The other thing that occurs to me, that I have seen kitchen fitters screw up, is the way of fixing the runners to the carcass. I do actually use the Blum adjustable template for this, but you can just offer up the rails. You only need the front or back to be 1mm off (up or down) and that creates an out of wind situation. I use a small magnetic level to check and if I am using the rail as a drilling template I always use a centring drill. Inaccuracy is caused by using ordinary screws rather than the euro screws that are intended for drawer runners, as ordinary screws can create slop in the fitting.


----------



## reck123 (29 Dec 2020)

First of all apologies for such a late reply @AJB Temple 

Admittedly I didn't get the chance to start messing around with the drawers and and now on my christmas break. Thanks again for all the solid advice I will refer to this when i am back in my workshop next week.

Very kind of you to offer the template and yes I am based in berlin, I may just bite the bullet and get blums consumer template. I plan on doing more of these drawers so in the long game maybe its just worth it to lessen any human error.

I hope your enjoying your holidays and thank you once again.

Best,

Nick


----------



## Shytot (29 Dec 2020)

Good thread this , thanks . I’ve fitted plenty of Blum tandem runners but didn’t know you could buy a template for the hole at the back of the draw . That’s why forums are great


----------



## Prizen (30 Dec 2020)

Great thread. I have used Tandem before and am currently working on a project using Movento so all the above is super helpful.

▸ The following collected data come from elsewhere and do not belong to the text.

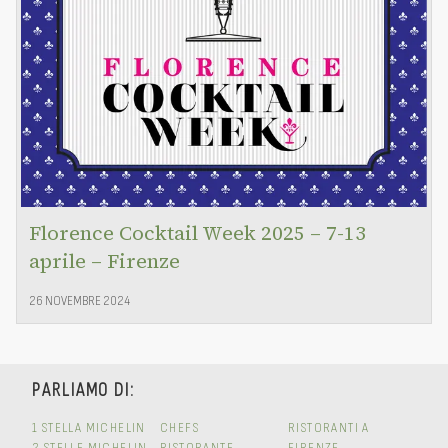
Florence Cocktail Week 2025 – 7-13
aprile – Firenze
26 NOVEMBRE 2024
PARLIAMO DI:
1 STELLA MICHELIN
CHEFS
RISTORANTI A
2 STELLE MICHELIN
RISTORANTE
FIRENZE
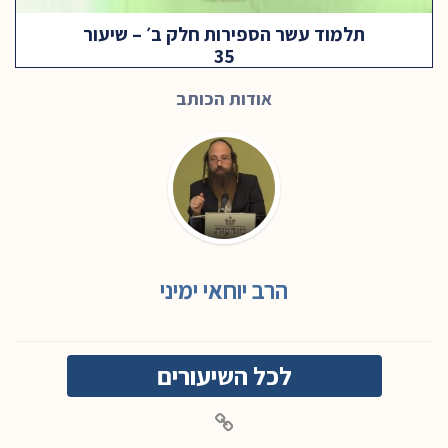
תלמוד עשר הספירות חלק ב׳ – שיעור
35
אודות הכותב
הרב יוחאי ימיני
לכל השיעורים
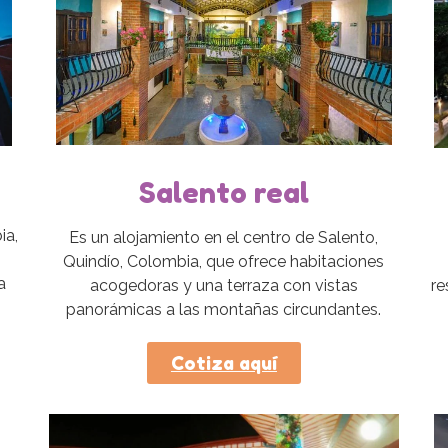
Salento real
ia,
Es un alojamiento en el centro de Salento,
Quindío, Colombia, que ofrece habitaciones
a
re
acogedoras y una terraza con vistas
.
panorámicas a las montañas circundantes.
Cotiza aquí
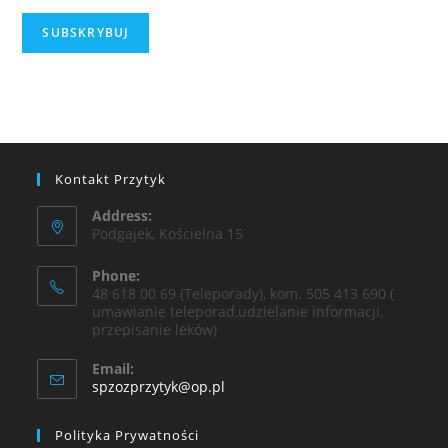
Kontakt Przytyk
Address:
Podgajek, Kościelna 15
Phone:
48 618 00 69 (Teleporady), kom. 505 413 690 (
umawianie teleporad,udzielanie informacji,
przepisanie leków)
Email:
spzozprzytyk@op.pl
Polityka Prywatności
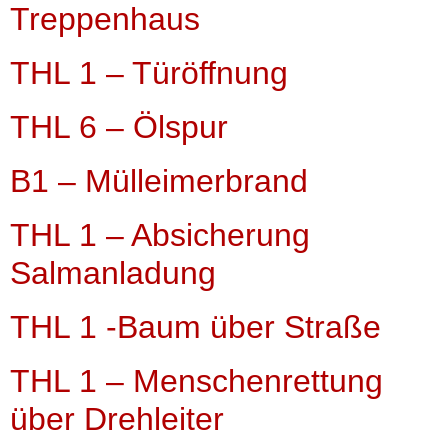
Treppenhaus
THL 1 – Türöffnung
THL 6 – Ölspur
B1 – Mülleimerbrand
THL 1 – Absicherung
Salmanladung
THL 1 -Baum über Straße
THL 1 – Menschenrettung
über Drehleiter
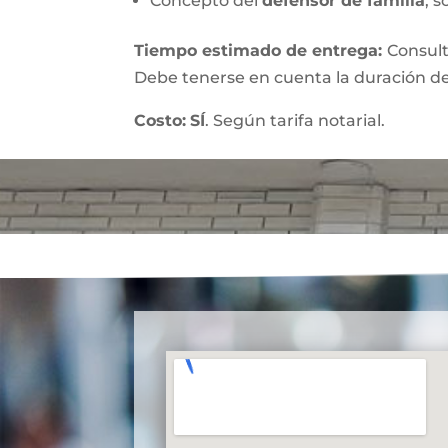
Concepto del
defensor de familia
, s
Tiempo estimado de entrega
:
Consult
Debe tenerse en cuenta la duración de
Costo:
SÍ
. Según tarifa notarial.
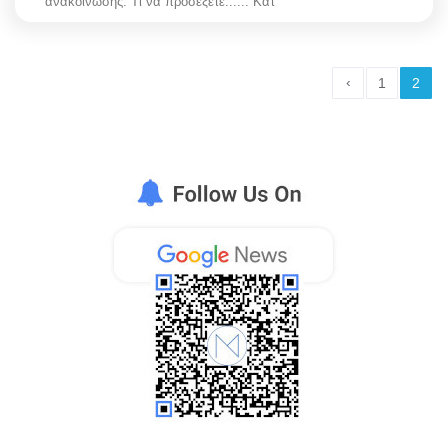
ανακοίνωσης. Τι να προσέξετε...... Κατ
‹
1
2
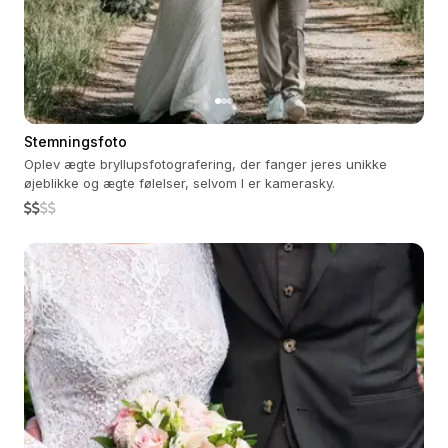
Stemningsfoto
Oplev ægte bryllupsfotografering, der fanger jeres unikke
øjeblikke og ægte følelser, selvom I er kamerasky.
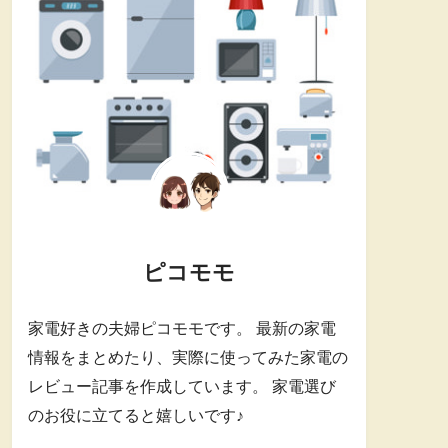
ピコモモ
家電好きの夫婦ピコモモです。 最新の家電
情報をまとめたり、実際に使ってみた家電の
レビュー記事を作成しています。 家電選び
のお役に立てると嬉しいです♪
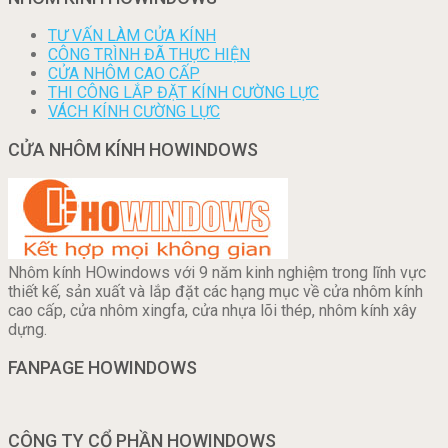
TƯ VẤN LÀM CỬA KÍNH
CÔNG TRÌNH ĐÃ THỰC HIỆN
CỬA NHÔM CAO CẤP
THI CÔNG LẮP ĐẶT KÍNH CƯỜNG LỰC
VÁCH KÍNH CƯỜNG LỰC
CỬA NHÔM KÍNH HOWINDOWS
Nhôm kính HOwindows với 9 năm kinh nghiệm trong lĩnh vực
thiết kế, sản xuất và lắp đặt các hạng mục về cửa nhôm kính
cao cấp, cửa nhôm xingfa, cửa nhựa lõi thép, nhôm kính xây
dựng.
FANPAGE HOWINDOWS
CÔNG TY CỔ PHẦN HOWINDOWS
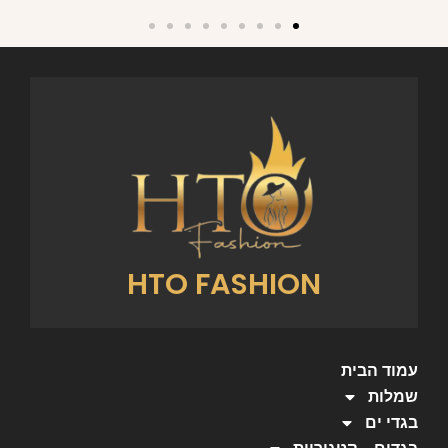
HTO FASHION
עמוד הבית
שמלות
בגדי ים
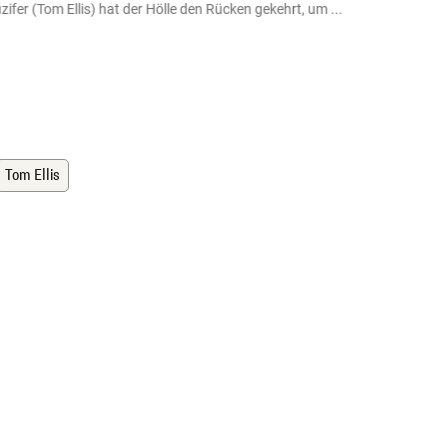
uzifer (Tom Ellis) hat der Hölle den Rücken gekehrt, um ...
... in
(Bild: W
Tom Ellis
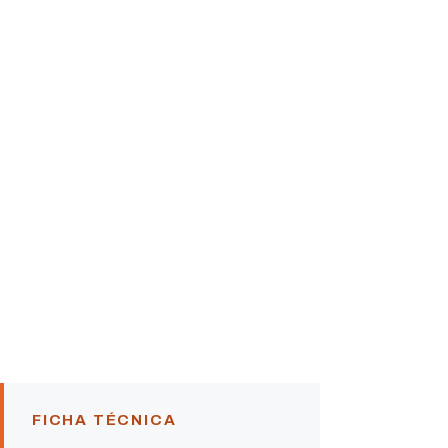
FICHA TÉCNICA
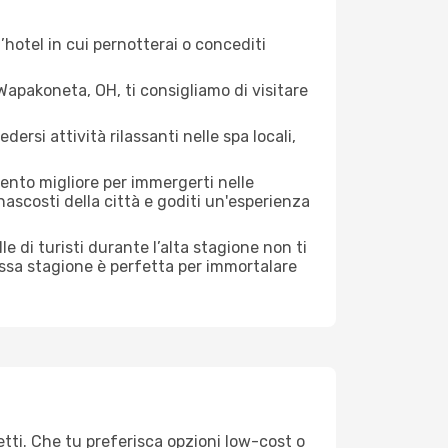
hotel in cui pernotterai o concediti
apakoneta, OH, ti consigliamo di visitare
si attività rilassanti nelle spa locali,
mento migliore per immergerti nelle
 nascosti della città e goditi un'esperienza
lle di turisti durante l’alta stagione non ti
assa stagione è perfetta per immortalare
tti. Che tu preferisca opzioni low-cost o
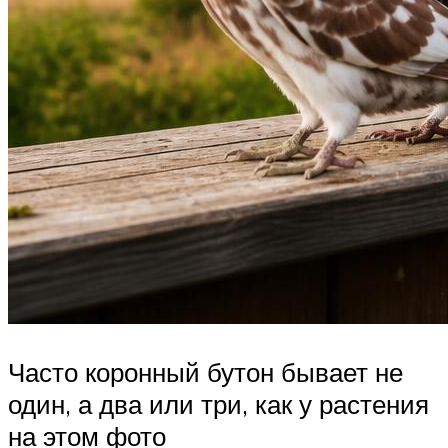
Часто коронный бутон бывает не
один, а два или три, как у растения
на этом фото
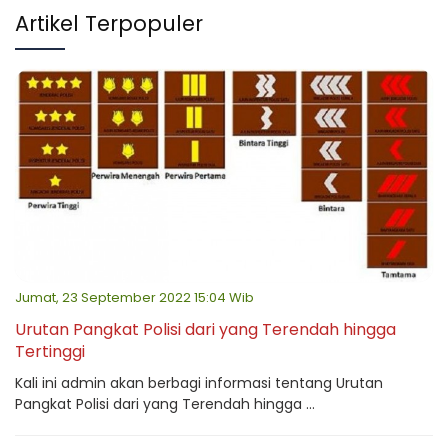
Artikel Terpopuler
Jumat, 23 September 2022 15:04 Wib
Urutan Pangkat Polisi dari yang Terendah hingga
Tertinggi
Kali ini admin akan berbagi informasi tentang Urutan
Pangkat Polisi dari yang Terendah hingga ...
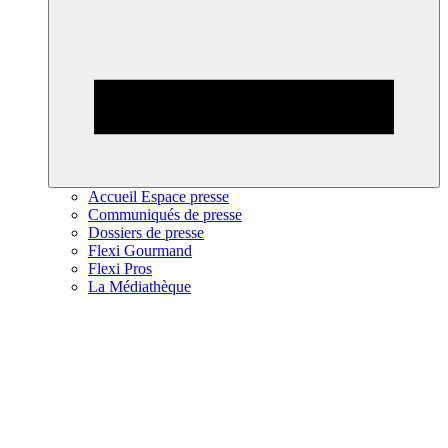
Accueil Espace presse
Communiqués de presse
Dossiers de presse
Flexi Gourmand
Flexi Pros
La Médiathèque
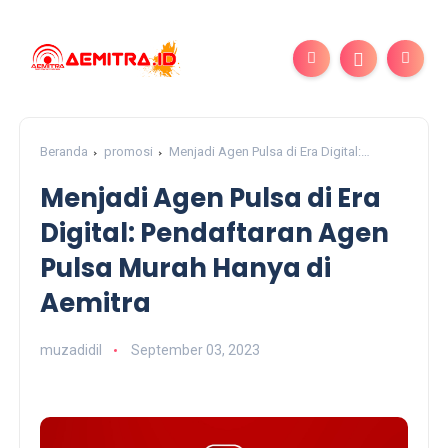
Beranda
promosi
Menjadi Agen Pulsa di Era Digital:
Pendaftaran Agen Pulsa Murah Hanya di Aemitra
Menjadi Agen Pulsa di Era
Digital: Pendaftaran Agen
Pulsa Murah Hanya di
Aemitra
muzadidil
September 03, 2023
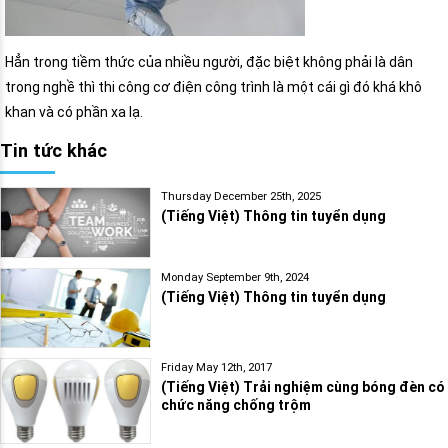
Hẳn trong tiềm thức của nhiều người, đặc biệt không phải là dân
trong nghề thì thi công cơ điện công trình là một cái gì đó khá khô
khan và có phần xa lạ.
Tin tức khác
Thursday December 25th, 2025
(Tiếng Việt) Thông tin tuyển dụng
Monday September 9th, 2024
(Tiếng Việt) Thông tin tuyển dụng
Friday May 12th, 2017
(Tiếng Việt) Trải nghiệm cùng bóng đèn có
chức năng chống trộm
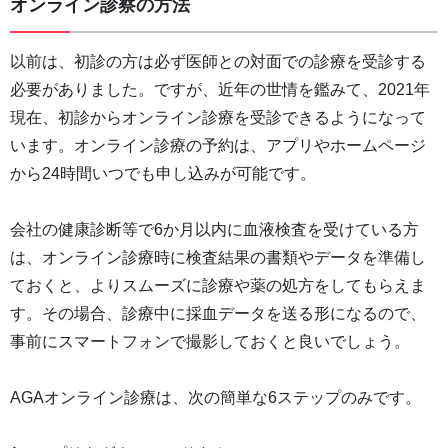
オンライン診察の方法
以前は、初診の方は必ず医師との対面での診療を受診する
必要がありました。ですが、近年の世情を鑑みて、2021年
現在、初診からオンライン診療を受診できるようになって
います。オンライン診療の予約は、アプリやホームページ
から24時間いつでも申し込みが可能です。
会社の健康診断等で6か月以内に血液検査を受けている方
は、オンライン診療時に検査結果の書類やデータを準備し
ておくと、よりスムーズに診療や薬の処方をしてもらえま
す。その場合、診療中に採血データを送る形になるので、
事前にスマートフォンで撮影しておくと良いでしょう。
AGAオンライン診療は、次の簡単な6ステップのみです。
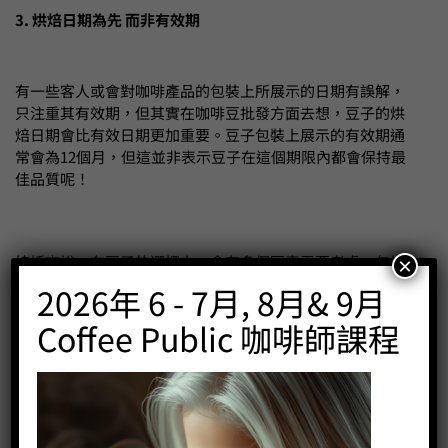
3. 烘焙日期為先 而非有效期
有一些客人或會對咖啡產品的包裝上所展示的日期有誤解，
只注重其有效期，但其實在咖啡豆批發方面去想，豆子的烘
焙日期會比有效日期更加重要。豆子包裝上展示的有效期通
常會為12個月，但這並非表示豆子在這個期限內都會保持最
佳品質呢！
總括來說，在豆子的選擇上，會有多個因素需要考慮，包括
×
產地資訊、烘焙日期、包裝模式、處理方法，以及成品風味
2026年 6 - 7月, 8月& 9月
偏好等，我們Coffee Public在香港咖啡批發方面提供豐富選
Coffee Public 咖啡師課程
擇，加上咖啡豆批發價相宜，對於不同的食肆、零售商，還
有不同類型的機構、團體等，都可在符合預算下，找得其目
標產品。而當然，正確的沖煮咖啡之方法也相當重要，這會
影響到客人的目標顧客在享用咖啡方面的真正體驗。因此，
尋找可信賴的香港咖啡批發公司是十分重要的，我們Coffee
Public在這方面可提供充足的資料及建議，可讓客戶知道豆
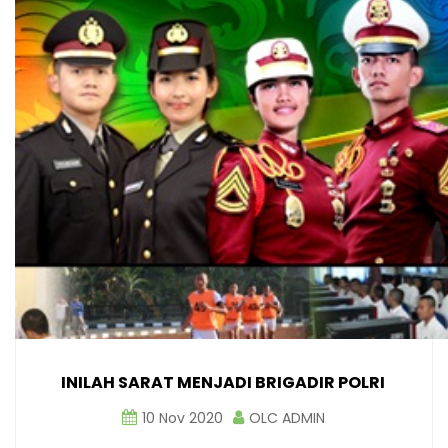
INILAH SARAT MENJADI BRIGADIR POLRI
10 Nov 2020
OLC ADMIN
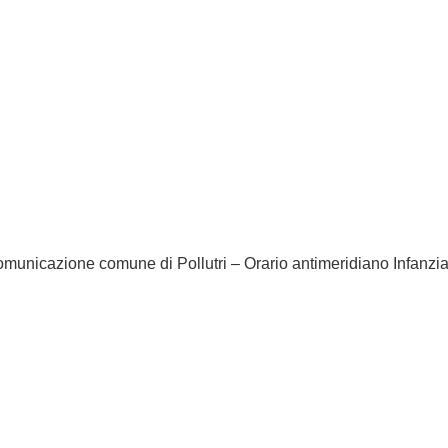
omunicazione comune di Pollutri – Orario antimeridiano Infanz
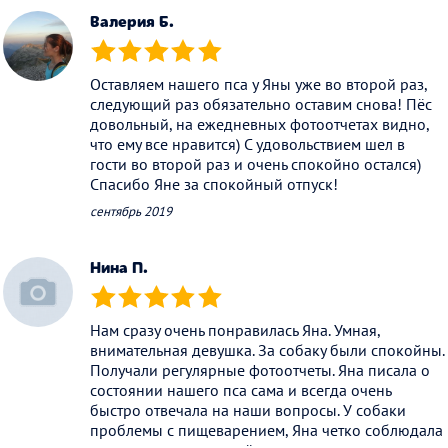
Валерия Б.
(*)
(*)
(*)
(*)
(*)
Оставляем нашего пса у Яны уже во второй раз,
следующий раз обязательно оставим снова! Пёс
довольный, на ежедневных фотоотчетах видно,
что ему все нравится) С удовольствием шел в
гости во второй раз и очень спокойно остался)
Спасибо Яне за спокойный отпуск!
сентябрь 2019
Нина П.
(*)
(*)
(*)
(*)
(*)
Нам сразу очень понравилась Яна. Умная,
внимательная девушка. За собаку были спокойны.
Получали регулярные фотоотчеты. Яна писала о
состоянии нашего пса сама и всегда очень
быстро отвечала на наши вопросы. У собаки
проблемы с пищеварением, Яна четко соблюдала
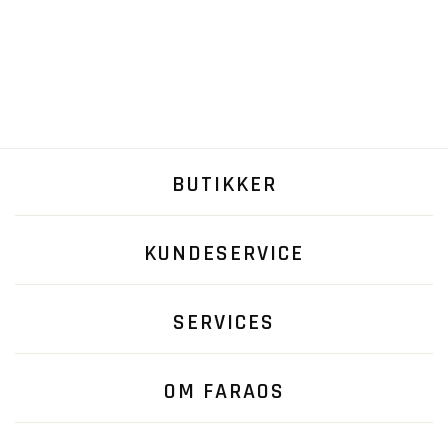
BUTIKKER
KUNDESERVICE
SERVICES
OM FARAOS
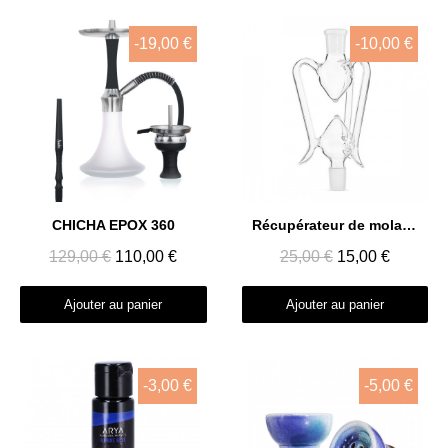
-19,00 €
-10,00 €
Aperçu rapide
Aperçu rapide
CHICHA EPOX 360
Récupérateur de molasse Aladin 18/8
129,00 €
110,00 €
25,00 €
15,00 €
Ajouter au panier
Ajouter au panier
-3,00 €
-5,00 €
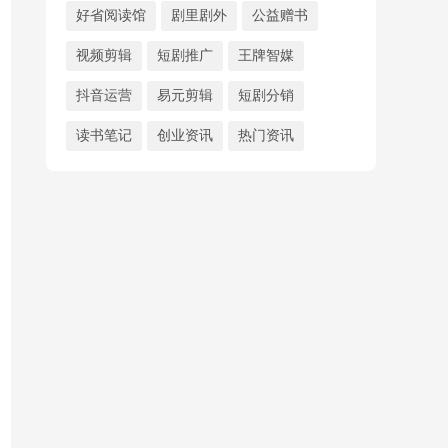
好省阅读馆
剧里剧外
公益赠书
视频剪辑
短剧推广
王牌智媒
抖音运营
易元剪辑
短剧分销
读书笔记
创业资讯
热门资讯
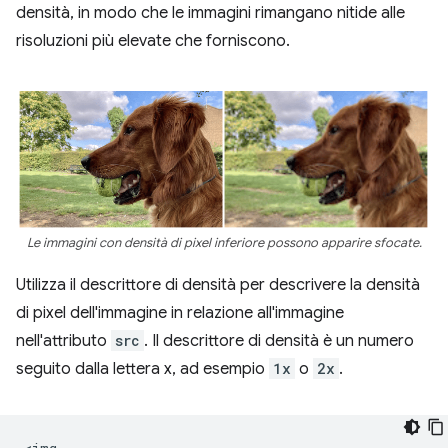
densità, in modo che le immagini rimangano nitide alle
risoluzioni più elevate che forniscono.
Le immagini con densità di pixel inferiore possono apparire sfocate.
Utilizza il descrittore di densità per descrivere la densità
di pixel dell'immagine in relazione all'immagine
nell'attributo
src
. Il descrittore di densità è un numero
seguito dalla lettera x, ad esempio
1x
o
2x
.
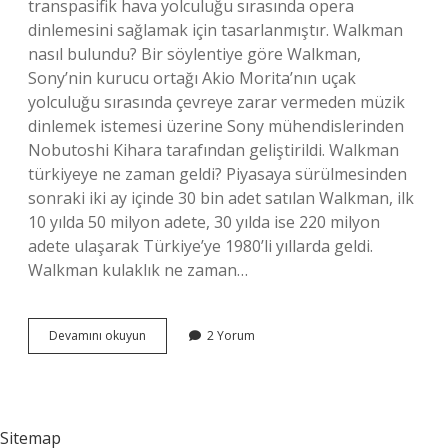
transpasifik hava yolculuğu sırasında opera
dinlemesini sağlamak için tasarlanmıştır. Walkman
nasıl bulundu? Bir söylentiye göre Walkman,
Sony’nin kurucu ortağı Akio Morita’nın uçak
yolculuğu sırasında çevreye zarar vermeden müzik
dinlemek istemesi üzerine Sony mühendislerinden
Nobutoshi Kihara tarafından geliştirildi. Walkman
türkiyeye ne zaman geldi? Piyasaya sürülmesinden
sonraki iki ay içinde 30 bin adet satılan Walkman, ilk
10 yılda 50 milyon adete, 30 yılda ise 220 milyon
adete ulaşarak Türkiye’ye 1980’li yıllarda geldi.
Walkman kulaklık ne zaman…
Walkman
Devamını okuyun
2 Yorum
Nasil
Yazilir
Sitemap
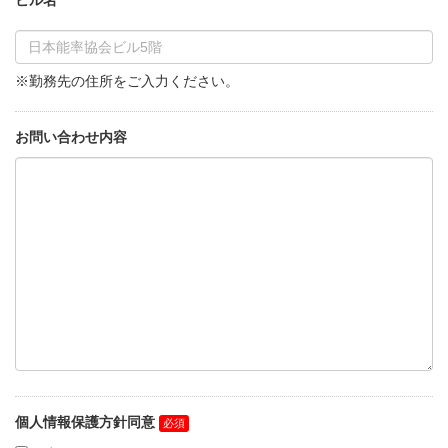
ビル名
※勤務先の住所をご入力ください。
お問い合わせ内容
個人情報保護方針同意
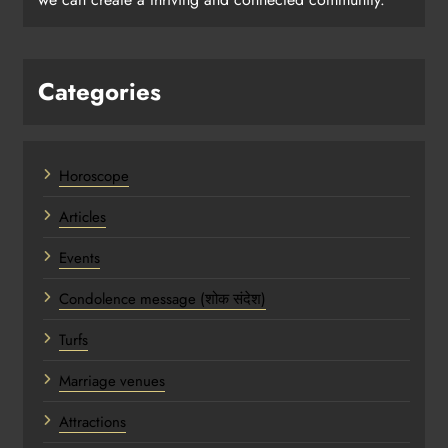
Categories
Horoscope
Articles
Events
Condolence message (शोक संदेश)
Turfs
Marriage venues
Attractions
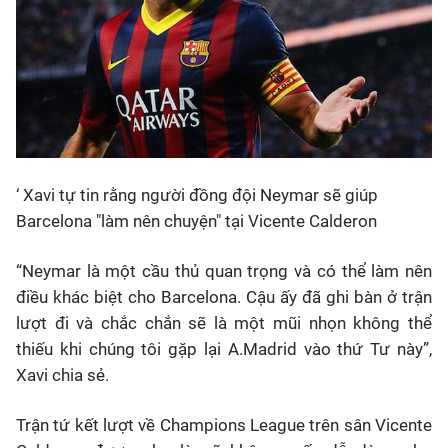
‘ Xavi tự tin rằng người đồng đội Neymar sẽ giúp
Barcelona "làm nên chuyện" tại Vicente Calderon
“Neymar là một cầu thủ quan trọng và có thể làm nên
điều khác biệt cho Barcelona. Cậu ấy đã ghi bàn ở trận
lượt đi và chắc chắn sẽ là một mũi nhọn không thể
thiếu khi chúng tôi gặp lại A.Madrid vào thứ Tư này”,
Xavi chia sẻ.
Trận tứ kết lượt về Champions League trên sân Vicente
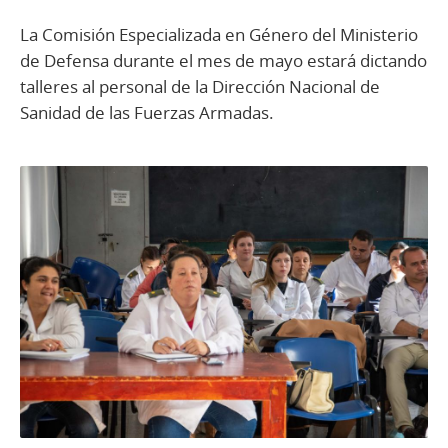
La Comisión Especializada en Género del Ministerio
de Defensa durante el mes de mayo estará dictando
talleres al personal de la Dirección Nacional de
Sanidad de las Fuerzas Armadas.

@reck123 where do you buy your Blum hardware? I am in Ireland and have used a UK company up to now but need to find a European company that will sell to private non trade!


----------



## custard (30 Dec 2020)

Shytot said:


> didn’t know you could buy a template for the hole at the back of the draw



Just be aware it's not foolproof, this won't mean much until you've got one in your hand, but when you do you'll see it registers from both the inside and the outside of the drawer side, but with no indication which is the correct option! 

So don't assume that a firm registration is automatically correct, pause first to figure things out.


----------



## reck123 (31 Dec 2020)

Prizen said:


> Great thread. I have used Tandem before and am currently working on a project using Movento so all the above is super helpful.
> 
> @reck123 where do you buy your Blum hardware? I am in Ireland and have used a UK company up to now but need to find a European company that will sell to private non trade!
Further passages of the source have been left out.